A reader writes

A reader writes 2014-12-31T17:50:22-07:00

A reader writes:

I wonder if you would be willing to recommend books that might be helpful for an evangelical friend of mine who is starting to ask me questions about the formation of the canon of the Bible.

A little more on his situation: I’m a tutor at Oregon State University, and he started as one of my students in his sophomore year. (He was a physics student; he’s now entering grad school in engineering.) I helped him off and on for several years, and we became friends. He grew up in a small non-denom church, but went to a Catholic school, which didn’t make much of an impression on him. He wasn’t particularly devout when I met him, and was living with a girl. The Lord really started nudging me to pray for him and talk to him about faith. We did a little Bible study and prayer together, and that, plus a much healthier relationship with another girl, plus a lot of grace, have him now on fire to get closer to God. He’s getting very involved in a local evangelical church, and wants to learn all he can. (He’s also talking about taking some leadership and ministry classes from a different – rather anti-Catholic – church in town, which worries me a little. Still, he’s aware of their… issues… and has assured me that he sees it as a blind spot on their part.)

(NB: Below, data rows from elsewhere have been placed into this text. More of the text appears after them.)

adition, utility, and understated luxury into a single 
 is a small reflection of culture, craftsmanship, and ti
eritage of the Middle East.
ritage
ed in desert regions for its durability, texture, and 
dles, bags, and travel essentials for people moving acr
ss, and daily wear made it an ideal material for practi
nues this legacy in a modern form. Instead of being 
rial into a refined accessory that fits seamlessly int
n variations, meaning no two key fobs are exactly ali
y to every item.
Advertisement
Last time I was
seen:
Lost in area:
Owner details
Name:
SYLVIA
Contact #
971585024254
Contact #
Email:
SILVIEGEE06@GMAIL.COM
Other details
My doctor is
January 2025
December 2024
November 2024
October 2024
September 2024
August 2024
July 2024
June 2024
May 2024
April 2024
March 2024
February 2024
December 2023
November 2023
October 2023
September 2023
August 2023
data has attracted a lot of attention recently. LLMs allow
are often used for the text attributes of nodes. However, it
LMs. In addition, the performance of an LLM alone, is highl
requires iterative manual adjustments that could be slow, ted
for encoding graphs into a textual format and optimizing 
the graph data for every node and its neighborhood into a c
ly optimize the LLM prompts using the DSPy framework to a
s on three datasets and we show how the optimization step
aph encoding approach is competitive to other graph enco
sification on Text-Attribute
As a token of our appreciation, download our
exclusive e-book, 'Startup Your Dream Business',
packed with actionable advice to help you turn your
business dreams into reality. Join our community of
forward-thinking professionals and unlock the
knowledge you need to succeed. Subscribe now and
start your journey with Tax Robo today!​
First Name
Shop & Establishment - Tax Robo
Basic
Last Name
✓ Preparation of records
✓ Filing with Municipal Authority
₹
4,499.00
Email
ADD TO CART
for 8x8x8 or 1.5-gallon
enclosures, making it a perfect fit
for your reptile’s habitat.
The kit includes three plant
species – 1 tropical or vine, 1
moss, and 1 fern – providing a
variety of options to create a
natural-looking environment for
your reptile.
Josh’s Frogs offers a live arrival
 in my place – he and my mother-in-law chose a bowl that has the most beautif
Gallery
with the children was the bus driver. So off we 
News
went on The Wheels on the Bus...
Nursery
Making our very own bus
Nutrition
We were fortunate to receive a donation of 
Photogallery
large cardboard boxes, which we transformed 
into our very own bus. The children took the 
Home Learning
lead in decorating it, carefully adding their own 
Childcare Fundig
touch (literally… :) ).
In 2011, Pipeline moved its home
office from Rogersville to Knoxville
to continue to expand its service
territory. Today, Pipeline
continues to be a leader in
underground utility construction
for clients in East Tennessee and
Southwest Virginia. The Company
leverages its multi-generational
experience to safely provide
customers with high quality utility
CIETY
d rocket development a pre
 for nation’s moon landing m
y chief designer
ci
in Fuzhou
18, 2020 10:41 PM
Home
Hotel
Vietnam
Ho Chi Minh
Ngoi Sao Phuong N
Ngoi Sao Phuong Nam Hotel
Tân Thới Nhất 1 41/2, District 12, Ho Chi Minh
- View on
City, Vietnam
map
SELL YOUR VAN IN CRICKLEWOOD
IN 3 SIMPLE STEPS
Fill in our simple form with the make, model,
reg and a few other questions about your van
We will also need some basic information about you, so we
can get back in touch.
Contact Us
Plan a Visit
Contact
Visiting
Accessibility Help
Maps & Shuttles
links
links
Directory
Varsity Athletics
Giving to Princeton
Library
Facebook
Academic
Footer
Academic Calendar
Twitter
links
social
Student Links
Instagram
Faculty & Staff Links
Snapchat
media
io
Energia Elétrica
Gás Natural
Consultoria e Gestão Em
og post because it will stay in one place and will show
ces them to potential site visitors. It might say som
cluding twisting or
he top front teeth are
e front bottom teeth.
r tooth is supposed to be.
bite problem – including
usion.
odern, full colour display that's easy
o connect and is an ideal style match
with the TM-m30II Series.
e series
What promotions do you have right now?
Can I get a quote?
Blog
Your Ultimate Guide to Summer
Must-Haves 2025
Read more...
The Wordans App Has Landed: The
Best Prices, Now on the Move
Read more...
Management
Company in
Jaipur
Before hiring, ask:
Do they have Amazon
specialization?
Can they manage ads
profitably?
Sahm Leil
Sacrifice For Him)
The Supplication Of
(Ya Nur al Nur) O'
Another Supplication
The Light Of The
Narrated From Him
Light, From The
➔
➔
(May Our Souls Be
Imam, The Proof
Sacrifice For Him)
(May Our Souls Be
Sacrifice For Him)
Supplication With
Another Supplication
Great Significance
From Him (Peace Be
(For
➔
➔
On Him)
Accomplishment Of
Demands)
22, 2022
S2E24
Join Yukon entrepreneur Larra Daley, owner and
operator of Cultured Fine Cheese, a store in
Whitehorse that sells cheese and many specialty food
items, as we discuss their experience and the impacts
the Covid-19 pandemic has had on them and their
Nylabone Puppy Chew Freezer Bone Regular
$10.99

Anyway, in multiple conversations with me, he’s gotten to a point where he doesn’t think the Catholic Church is reflexively wrong. 🙂 Even where he doesn’t agree, he disagrees respectfully. And as I said, he’s now asking me about the canon of Scripture. (And the “lost books”. I’ve already warned him against the Gnostic stuff.) Naturally, this raises all sorts of other issues about authority, Tradition, and so forth, though I don’t think he’s seen that yet.

I am unsure what to recommend because:

1) His historical ignorance is pretty much complete. To give you an idea, when I mentioned the Councils of Carthage and Hippo in the late 4th century, he was puzzled that the participants were bishops and wanted to know why Martin Luther wasn’t involved. In other words, the book(s) can’t assume he knows ANYTHING already.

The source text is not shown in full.